◆ What is required: Look at each line below and tally those holding "cualquier"; answer with that figure and nothing else.

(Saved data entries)
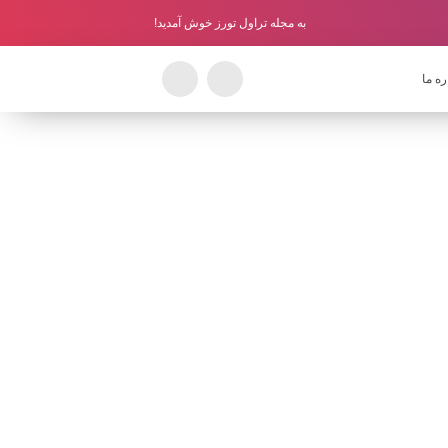
به مجله تراول تورز خوش آمدید!
ره ما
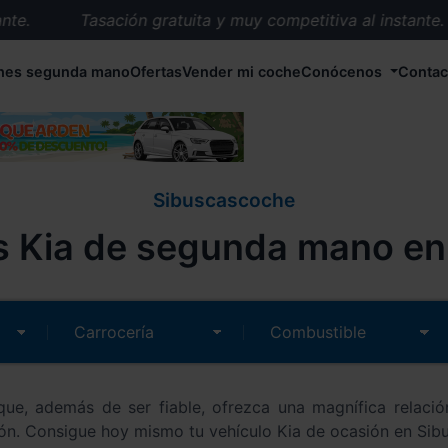
Tasación gratuita y muy competitiva al instante.
Entrega en 72 horas en cualquier punto de España.
hes segunda mano
Ofertas
Vender mi coche
Conócenos
Contac
Más de 1.000 coches en stock.
Más de 5.000 conductores satisfechos.
Buscamos el coche que tu quieras.
Nos ocupamos de todos los trámites.
Sibuscascoche
Recogemos tu coche en cualquier parte de España.
 Kia de segunda mano en 
Compramos tu coche. Pago inmediato.
Tasación gratuita y muy competitiva al instante.
ue, además de ser fiable, ofrezca una magnífica relaci
ón. Consigue hoy mismo tu vehículo Kia de ocasión en Sib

◆ Solution to the problem: 2